En mis meditaciones me llegan pensamientos del pasado y del futuro y los dejo estar ahí, pero recordando que debo mantener mi respiración constante vuelvo al presente y al final la energía se regenera y es como un trampolín a la productividad.

Acerca de lo que les acabo de decir de los pensamientos, precisamente ayer una amiga me leyó una frase de Shunryu Suzuki que dice “deja la puerta delantera y trasera abiertas, deja que tus pensamientos entren y pasen, pero no les sirvas té”. Conocía la frase y le dije que para mí los pensamientos, cuando medito, son como nubes, cuando se quedan es porque traen lluvia, los dejo descargarse y con mi respiración les ayudo a desvanecerse.

Otra herramienta de la que me valgo para encontrar este tesoro llamado presente es propiciar un ambiente de vida (puede ser de trabajo o de descanso) que me sea agradable.
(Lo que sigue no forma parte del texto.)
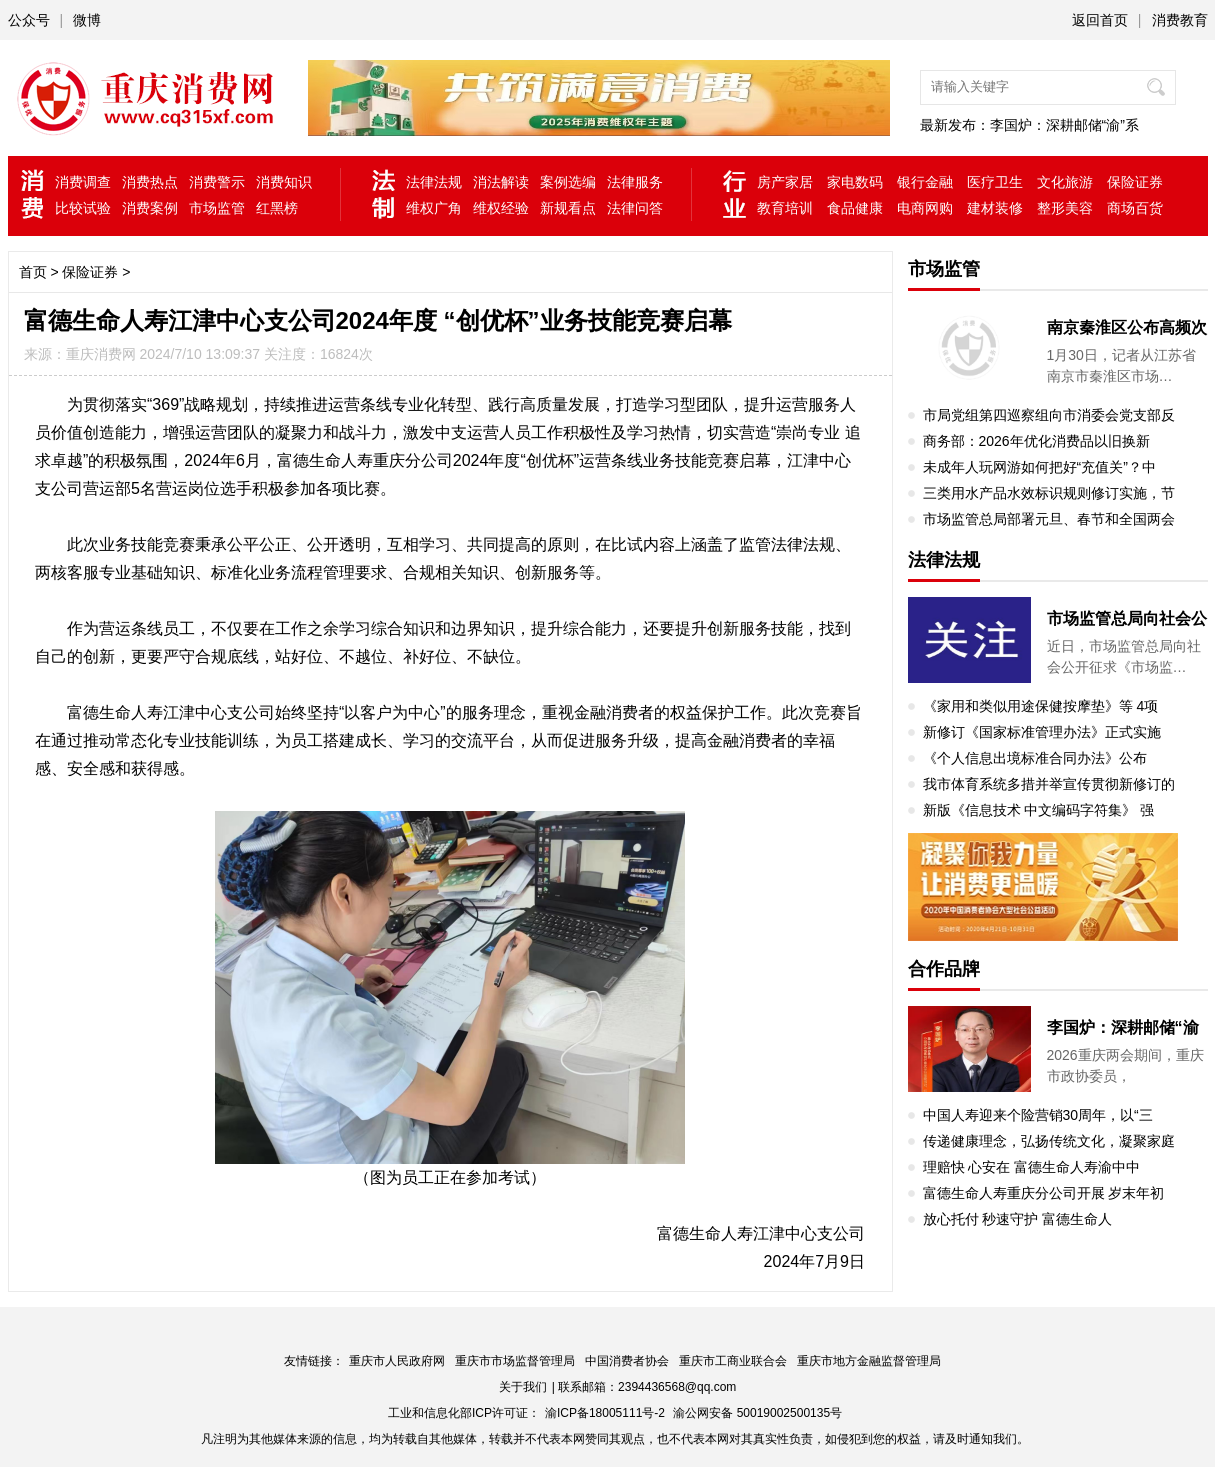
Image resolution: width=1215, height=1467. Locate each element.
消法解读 (501, 182)
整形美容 (1065, 208)
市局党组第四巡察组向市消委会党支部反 (1049, 415)
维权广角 (434, 208)
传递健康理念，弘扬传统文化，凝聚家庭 (1049, 1141)
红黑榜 (277, 208)
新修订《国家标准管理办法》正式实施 (1042, 732)
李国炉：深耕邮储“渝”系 (1064, 125)
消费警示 (217, 182)
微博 (87, 20)
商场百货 (1135, 208)
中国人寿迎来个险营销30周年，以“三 (1038, 1115)
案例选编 (568, 182)
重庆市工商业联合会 (733, 1361)
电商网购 (925, 208)
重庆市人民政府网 (397, 1361)
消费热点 (150, 182)
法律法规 (434, 182)
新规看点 (568, 208)
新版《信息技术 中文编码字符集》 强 (1039, 810)
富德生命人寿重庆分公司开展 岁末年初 (1044, 1193)
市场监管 (217, 208)
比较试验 (83, 208)
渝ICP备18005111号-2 (605, 1413)
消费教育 (1180, 20)
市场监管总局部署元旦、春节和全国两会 (1049, 519)
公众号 (29, 20)
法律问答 (635, 208)
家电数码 (855, 182)
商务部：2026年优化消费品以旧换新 (1036, 441)
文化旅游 (1065, 182)
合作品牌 (944, 969)
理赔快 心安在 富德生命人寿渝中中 (1032, 1167)
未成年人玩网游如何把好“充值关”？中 (1039, 467)
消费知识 (284, 182)
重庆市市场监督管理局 (515, 1361)
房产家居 (785, 182)
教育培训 (785, 208)
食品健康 (855, 208)
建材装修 (995, 208)
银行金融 (925, 182)
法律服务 (635, 182)
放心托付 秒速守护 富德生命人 (1018, 1219)
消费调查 (83, 182)
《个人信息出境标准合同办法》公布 (1035, 758)
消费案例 (150, 208)
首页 (33, 272)
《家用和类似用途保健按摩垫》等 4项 (1041, 706)
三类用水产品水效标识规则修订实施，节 (1049, 493)
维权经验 (501, 208)
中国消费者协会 (627, 1361)
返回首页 (1100, 20)
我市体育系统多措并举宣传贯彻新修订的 (1049, 784)
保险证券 (1135, 182)
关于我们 (523, 1387)
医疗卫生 (995, 182)
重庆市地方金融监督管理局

Orden, música tranquila, una vela y…concentración. Mientras trabajo no hay redes sociales ni correo electrónico. Paro, hago pausas programadas y reviso otros temas, pero estoy 100/100 en mi tarea.
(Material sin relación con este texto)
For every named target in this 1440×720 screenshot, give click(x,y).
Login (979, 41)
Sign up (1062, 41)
Me regalo espacios de esparcimiento y funciona. De hecho, desarrollé una herramienta con unos cubos de madera y un reloj en cuenta regresiva que me ayuda mucho a controlar mis tareas (de esto les puedo hablar en otra ocasión) y a llevarlas a cabo.

Meditar y usar el tiempo de manera consciente para confiar en sí mismo 

Siento que con meditar antes de iniciar labores (o las actividades del día) y hacer un manejo consciente del tiempo que nos lleve a la acción, a cumplir con nuestras tareas, tenemos un mapa que nos ayuda, tanto a aumentar nuestra propia confianza como a enfocarnos más en el presente y dejar de estar a la deriva en el océano que componen el pasado y el futuro.

Es normal flaquear, es natural ceder y querer volver a la comodidad de siempre. Lo importante es ser conscientes y entender por qué pasa eso. Cuando pase, cuando queramos volver a la comodidad del miedo y de la falta de confianza, es momento de volver a la meditación y de sentarse a trabajar, no de ver Netflix.